To the man with a hammer, everything looks like a nail. To the national director of the Green New Deal Network — a cliché of an activist group devoted to popularizing a variety of progressive social-justice and climatological causes through quasi-revolutionary cosplay — everything looks like “climate change and colonialism.” Those are the two culprits behind Maui’s deadly wildfires this month, the organization’s figurehead wrote in an op-ed for Time magazine.
Blaming the fire on climate change and the sundry social maladies that allegedly accompany it became a cottage industry in this historic disaster’s wake. Indeed, if climate change wasn’t directly responsible for the devastating blaze, Hawaii governor Josh Green agreed that the phenomenon at least “amplified” the causes of the blaze. Its proximate amplifiers notwithstanding, the cause of the fire increasingly looks like both human error and human malfeasance.
It has been all but established at this point that the devastating fire that consumed Maui likely began as a result of a live power line snapping during a high-wind event, collapsing into some dry brush that the local utility provider had not cleared. But we may never fully establish the sequence of events that produced the fire, partly because the evidence has already been tampered with. Via the Washington Post:
Hawaiian Electric — which acted quickly to restore power on the island after Aug. 8 — hauled away fallen poles, power lines, transformers, conductors and other equipment from near a Lahaina substation starting around Aug. 12, documents show, before investigators from the federal Bureau of Alcohol, Tobacco, Firearms and Explosives (ATF) arrived on scene.
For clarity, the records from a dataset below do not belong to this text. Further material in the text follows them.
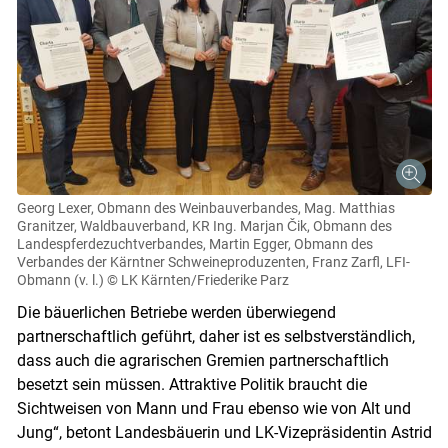
Georg Lexer, Obmann des Weinbauverbandes, Mag. Matthias
Granitzer, Waldbauverband, KR Ing. Marjan Čik, Obmann des
Landespferdezuchtverbandes, Martin Egger, Obmann des
Verbandes der Kärntner Schweineproduzenten, Franz Zarfl, LFI-
Obmann (v. l.)
© LK Kärnten/Friederike Parz
Die bäuerlichen Betriebe werden überwiegend
partnerschaftlich geführt, daher ist es selbstverständlich,
dass auch die agrarischen Gremien partnerschaftlich
besetzt sein müssen. Attraktive Politik braucht die
Sichtweisen von Mann und Frau ebenso wie von Alt und
Jung“, betont Landesbäuerin und LK-Vizepräsidentin Astrid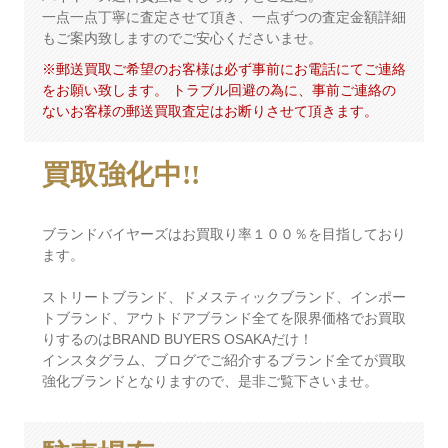
一点一点丁寧に査定させて頂き、一点ずつの査定金額詳細
もご案内致しますのでご安心くださいませ。
※郵送買取ご希望のお客様は必ず事前にお電話にてご連絡
をお願い致します。 トラブル回避の為に、事前ご連絡の
ないお客様の郵送買取査定はお断りさせて頂きます。
買取
強化中!!
ブランドバイヤーズはお買取り率１００％を目指しており
ます。
ストリートブランド、ドメスティックブランド、インポー
トブランド、アウトドアブランド全てを限界価格でお買取
りするのはBRAND BUYERS OSAKAだけ！
インスタグラム、ブログでご紹介するブランド全てが買取
強化ブランドとなりますので、是非ご覧下さいませ。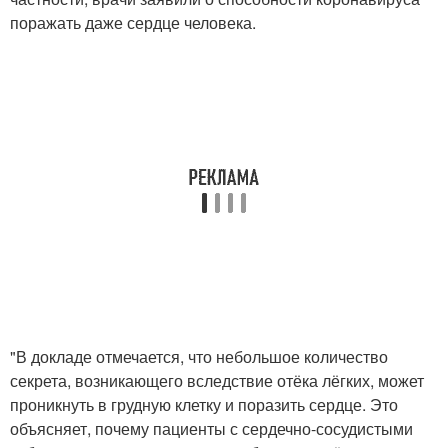
поражать даже сердце человека.
"В докладе отмечается, что небольшое количество
секрета, возникающего вследствие отёка лёгких, может
проникнуть в грудную клетку и поразить сердце. Это
объясняет, почему пациенты с сердечно-сосудистыми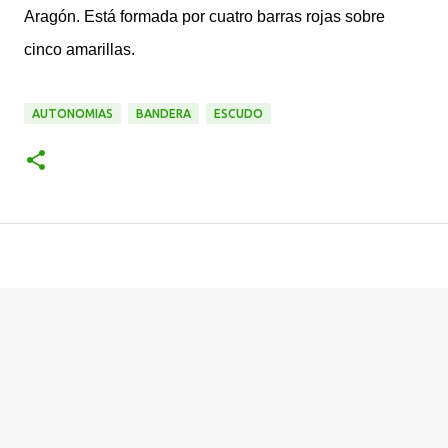
Aragón. Está formada por cuatro barras rojas sobre
cinco amarillas.
AUTONOMIAS
BANDERA
ESCUDO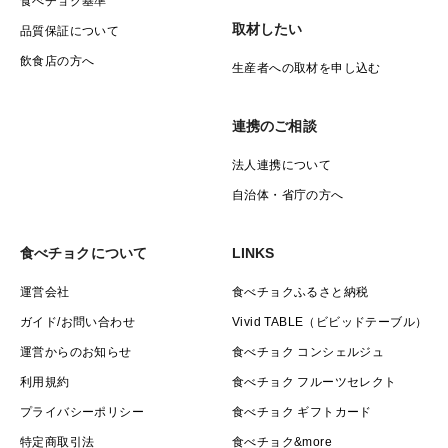
食べチョク基準
取材したい
品質保証について
飲食店の方へ
生産者への取材を申し込む
連携のご相談
法人連携について
自治体・省庁の方へ
食べチョクについて
LINKS
運営会社
食べチョクふるさと納税
ガイド/お問い合わせ
Vivid TABLE（ビビッドテーブル）
運営からのお知らせ
食べチョク コンシェルジュ
利用規約
食べチョク フルーツセレクト
プライバシーポリシー
食べチョク ギフトカード
特定商取引法
食べチョク&more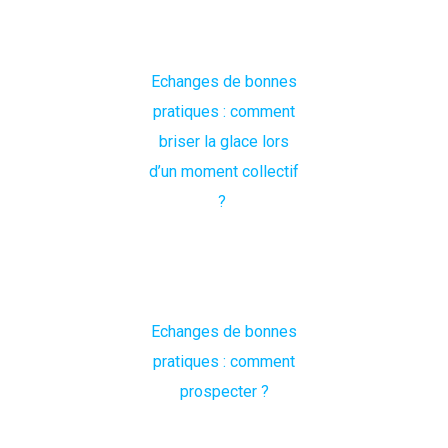
Echanges de bonnes
pratiques : comment
briser la glace lors
d’un moment collectif
?
Echanges de bonnes
pratiques : comment
prospecter ?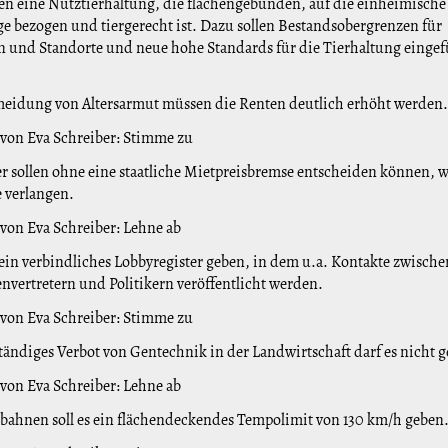
en eine Nutztierhaltung, die flächengebunden, auf die einheimische
e bezogen und tiergerecht ist. Dazu sollen Bestandsobergrenzen für
 und Standorte und neue hohe Standards für die Tierhaltung eingef
eidung von Altersarmut müssen die Renten deutlich erhöht werden
 von Eva Schreiber: Stimme zu
r sollen ohne eine staatliche Mietpreisbremse entscheiden können, wi
e verlangen.
 von Eva Schreiber: Lehne ab
ein verbindliches Lobbyregister geben, in dem u.a. Kontakte zwische
envertretern und Politikern veröffentlicht werden.
 von Eva Schreiber: Stimme zu
ständiges Verbot von Gentechnik in der Landwirtschaft darf es nicht 
 von Eva Schreiber: Lehne ab
bahnen soll es ein flächendeckendes Tempolimit von 130 km/h geben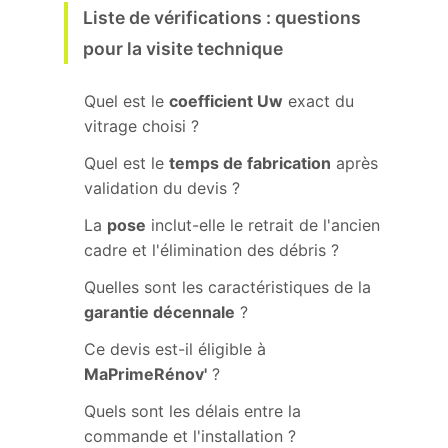
Liste de vérifications : questions
pour la visite technique
Quel est le
coefficient Uw
exact du
vitrage choisi ?
Quel est le
temps de fabrication
après
validation du devis ?
La
pose
inclut-elle le retrait de l'ancien
cadre et l'élimination des débris ?
Quelles sont les caractéristiques de la
garantie décennale
?
Ce devis est-il éligible à
MaPrimeRénov'
?
Quels sont les délais entre la
commande et l'installation ?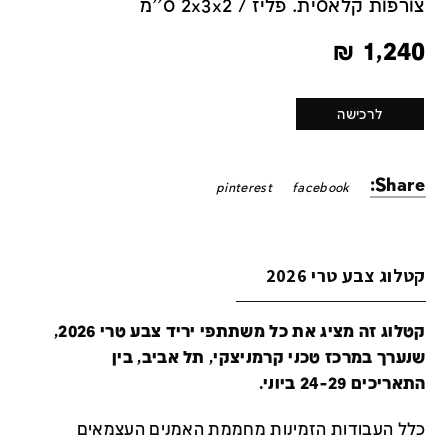
צורפות קלאסית. פליז / 2x3x2 ס''מ
₪
1,240
לרכישה
Share:
pinterest
facebook
קטלוג צבע טרי 2026
קטלוג זה מציג את כל משתתפי יריד צבע טרי 2026,
שנערך במרכז טכני קרמניצקי, תל אביב, בין
התאריכים 24-29 ביוני.
כלל העבודות הזמינות מחממת האמנים העצמאים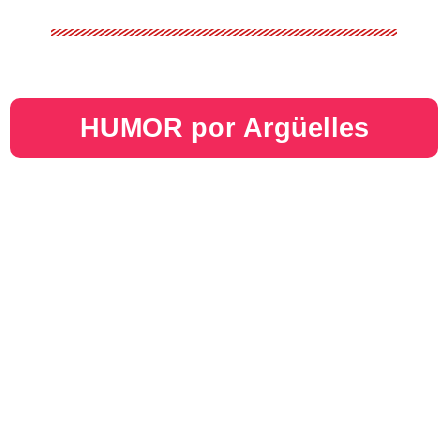
HUMOR por Argüelles​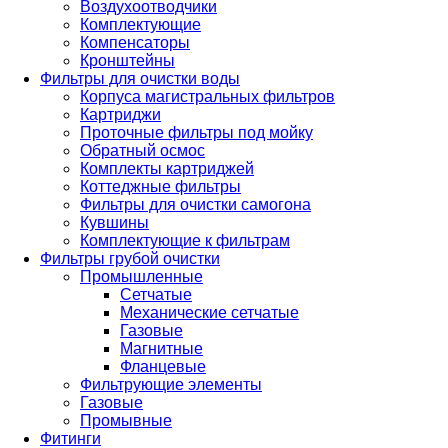
Воздухоотводчики
Комплектующие
Компенсаторы
Кронштейны
Фильтры для очистки воды
Корпуса магистральных фильтров
Картриджи
Проточные фильтры под мойку
Обратный осмос
Комплекты картриджей
Коттеджные фильтры
Фильтры для очистки самогона
Кувшины
Комплектующие к фильтрам
Фильтры грубой очистки
Промышленные
Сетчатые
Механические сетчатые
Газовые
Магнитные
Фланцевые
Фильтрующие элементы
Газовые
Промывные
Фитинги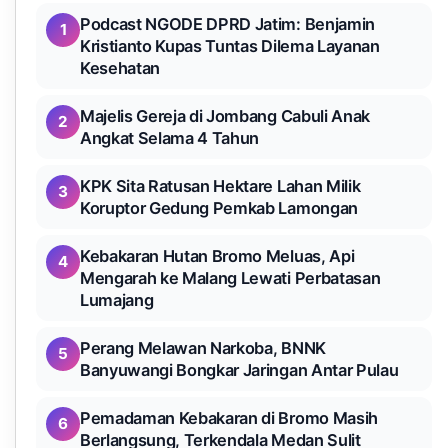
Podcast NGODE DPRD Jatim: Benjamin
1
Kristianto Kupas Tuntas Dilema Layanan
Kesehatan
Majelis Gereja di Jombang Cabuli Anak
2
Angkat Selama 4 Tahun
KPK Sita Ratusan Hektare Lahan Milik
3
Koruptor Gedung Pemkab Lamongan
Kebakaran Hutan Bromo Meluas, Api
4
Mengarah ke Malang Lewati Perbatasan
Lumajang
Perang Melawan Narkoba, BNNK
5
Banyuwangi Bongkar Jaringan Antar Pulau
Pemadaman Kebakaran di Bromo Masih
6
Berlangsung, Terkendala Medan Sulit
Those actions may have violated national guidelines on how utilities should handle and preserve evidence after a wildfire and deprives investigators the opportunity to view any poles or downed lines in an undisturbed condition before or after the fire started, according to court documents, letters and other records obtained by The Washington Post.
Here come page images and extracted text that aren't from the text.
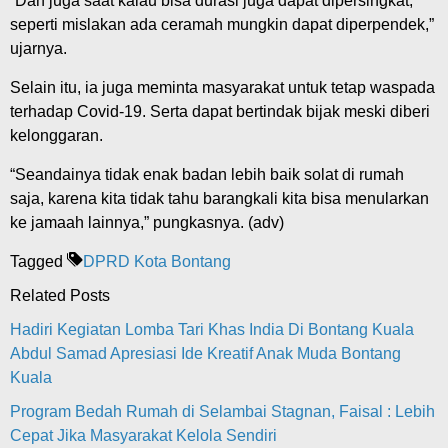
“Dan juga saat kalau bisa durasi juga dapat dipersingkat,
seperti mislakan ada ceramah mungkin dapat diperpendek,”
ujarnya.
Selain itu, ia juga meminta masyarakat untuk tetap waspada
terhadap Covid-19. Serta dapat bertindak bijak meski diberi
kelonggaran.
“Seandainya tidak enak badan lebih baik solat di rumah
saja, karena kita tidak tahu barangkali kita bisa menularkan
ke jamaah lainnya,” pungkasnya. (adv)
Tagged
DPRD Kota Bontang
Related Posts
Hadiri Kegiatan Lomba Tari Khas India Di Bontang Kuala
Abdul Samad Apresiasi Ide Kreatif Anak Muda Bontang
Kuala
Program Bedah Rumah di Selambai Stagnan, Faisal : Lebih
Cepat Jika Masyarakat Kelola Sendiri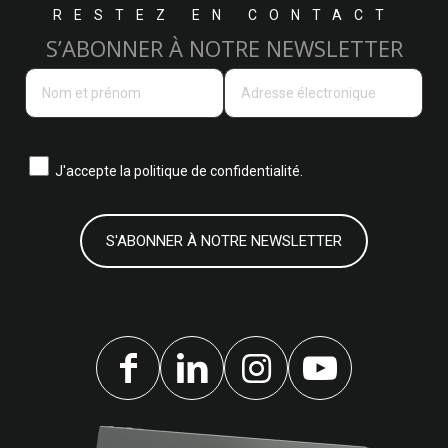
RESTEZ EN CONTACT
S’ABONNER À NOTRE NEWSLETTER
J'accepte la
politique de confidentialité.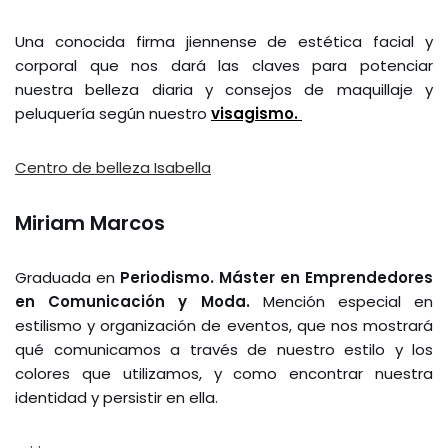
Una conocida firma jiennense de estética facial y
corporal que nos dará las claves para potenciar
nuestra belleza diaria y consejos de maquillaje y
peluquería según nuestro
visagismo.
Centro de belleza Isabella
Miriam Marcos
Graduada en
Periodismo.
Máster en Emprendedores
en Comunicación y Moda.
Mención especial en
estilismo y organización de eventos, que nos mostrará
qué comunicamos a través de nuestro estilo y los
colores que utilizamos, y como encontrar nuestra
identidad y persistir en ella.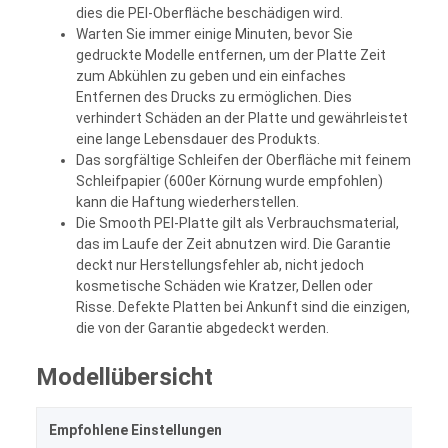
dies die PEI-Oberfläche beschädigen wird.
Warten Sie immer einige Minuten, bevor Sie
gedruckte Modelle entfernen, um der Platte Zeit
zum Abkühlen zu geben und ein einfaches
Entfernen des Drucks zu ermöglichen. Dies
verhindert Schäden an der Platte und gewährleistet
eine lange Lebensdauer des Produkts.
Das sorgfältige Schleifen der Oberfläche mit feinem
Schleifpapier (600er Körnung wurde empfohlen)
kann die Haftung wiederherstellen.
Die Smooth PEI-Platte gilt als Verbrauchsmaterial,
das im Laufe der Zeit abnutzen wird. Die Garantie
deckt nur Herstellungsfehler ab, nicht jedoch
kosmetische Schäden wie Kratzer, Dellen oder
Risse. Defekte Platten bei Ankunft sind die einzigen,
die von der Garantie abgedeckt werden.
Modellübersicht
Empfohlene Einstellungen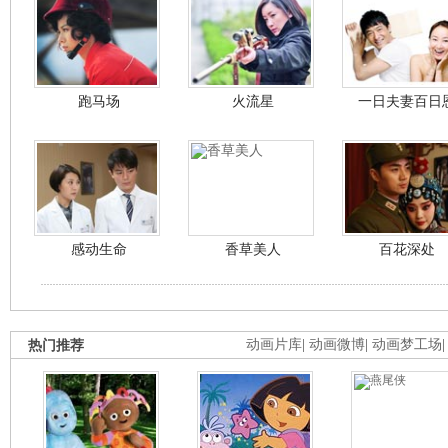
跑马场
火流星
一日夫妻百日
感动生命
香草美人
百花深处
热门推荐
动画片库
|
动画微博
|
动画梦工场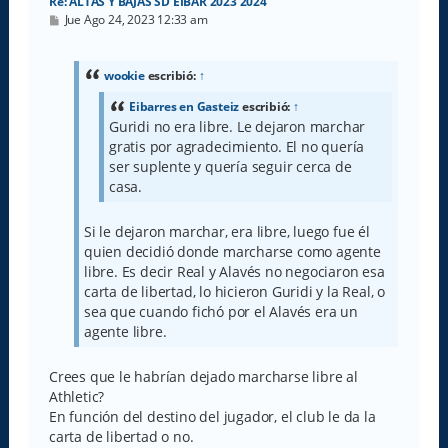
Re: ALTAS Y BAJAS SD EIBAR 2023 2024
M
Jue Ago 24, 2023 12:33 am
e
n
s
a
wookie
escribió:
↑
j
e
Eibarres en Gasteiz
escribió:
↑
Guridi no era libre. Le dejaron marchar
gratis por agradecimiento. El no quería
ser suplente y quería seguir cerca de
casa.
Si le dejaron marchar, era libre, luego fue él
quien decidió donde marcharse como agente
libre. Es decir Real y Alavés no negociaron esa
carta de libertad, lo hicieron Guridi y la Real, o
sea que cuando fichó por el Alavés era un
agente libre.
Crees que le habrían dejado marcharse libre al
Athletic?
En función del destino del jugador, el club le da la
carta de libertad o no.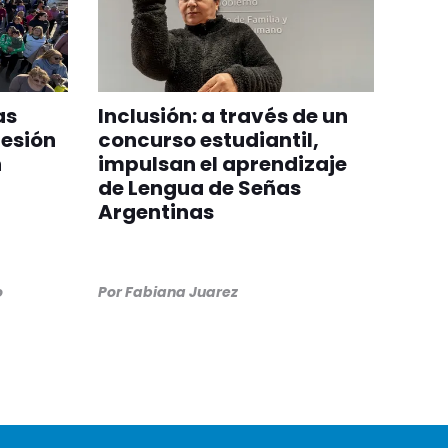
as
Inclusión: a través de un
cesión
concurso estudiantil,
n
impulsan el aprendizaje
de Lengua de Señas
Argentinas
o
Por
Fabiana Juarez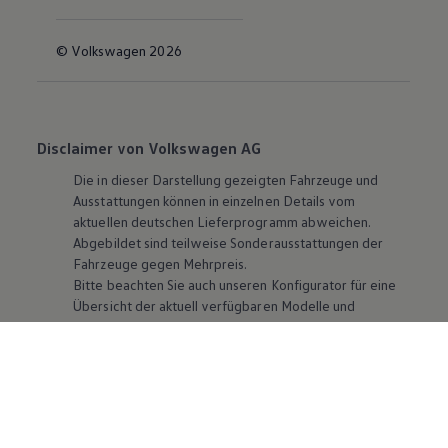
© Volkswagen 2026
Disclaimer von Volkswagen AG
Die in dieser Darstellung gezeigten Fahrzeuge und
Ausstattungen können in einzelnen Details vom
aktuellen deutschen Lieferprogramm abweichen.
Abgebildet sind teilweise Sonderausstattungen der
Fahrzeuge gegen Mehrpreis.
Bitte beachten Sie auch unseren Konfigurator für eine
Übersicht der aktuell verfügbaren Modelle und
Ausstattungen.
Die angegebenen Verbrauchs- und Emissionswerte
beziehen sich nicht auf ein einzelnes Fahrzeug und sind
nicht Bestandteil des Angebots, sondern dienen allein
Vergleichszwecken zwischen den verschiedenen
Fahrzeugtypen. Zusatzausstattungen und
Zubehör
Not only is the utility accused by Maui County in a court filing of “inexcusably” failing to shut off power in response to the warnings it received of incoming high winds and failing to maintain the vegetation surrounding its equipment properly, it is now accused of misleading state and federal investigators.
This is only the latest in a series of revelations about the incompetence of functionaries occupying sinecures in a one-party state dropping their respective balls with terrible consequences. But quite unlike global levels of heat-trapping emissions or the weather those gases influence, individual Hawaii residents can actually do something about the unacceptable incompetence of their public officials.